Data records:
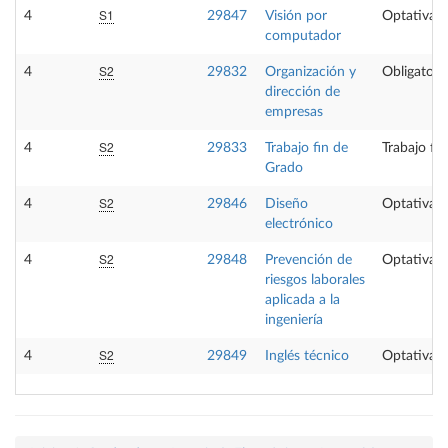
S1
4
29847
Visión por
Optativa
computador
S2
4
29832
Organización y
Obligatori
dirección de
empresas
S2
4
29833
Trabajo fin de
Trabajo fi
Grado
S2
4
29846
Diseño
Optativa
electrónico
S2
4
29848
Prevención de
Optativa
riesgos laborales
aplicada a la
ingeniería
S2
4
29849
Inglés técnico
Optativa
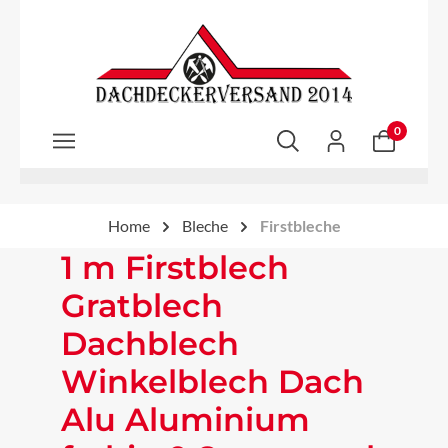
Zum Hauptinhalt springen
0
Home
Bleche
Firstbleche
1 m Firstblech
Gratblech
Dachblech
Winkelblech Dach
Alu Aluminium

About this task: An exact copy of every line above is needed, without the images.

Solution to the exercise:
S1
4
29847
Visión por
Optativa
computador
S2
4
29832
Organización y
Obligatori
dirección de
empresas
S2
4
29833
Trabajo fin de
Trabajo fi
Grado
S2
4
29846
Diseño
Optativa
electrónico
S2
4
29848
Prevención de
Optativa
riesgos laborales
aplicada a la
ingeniería
S2
4
29849
Inglés técnico
Optativa
Zum Hauptinhalt springen
0
Home
Bleche
Firstbleche
1 m Firstblech
Gratblech
Dachblech
Winkelblech Dach
Alu Aluminium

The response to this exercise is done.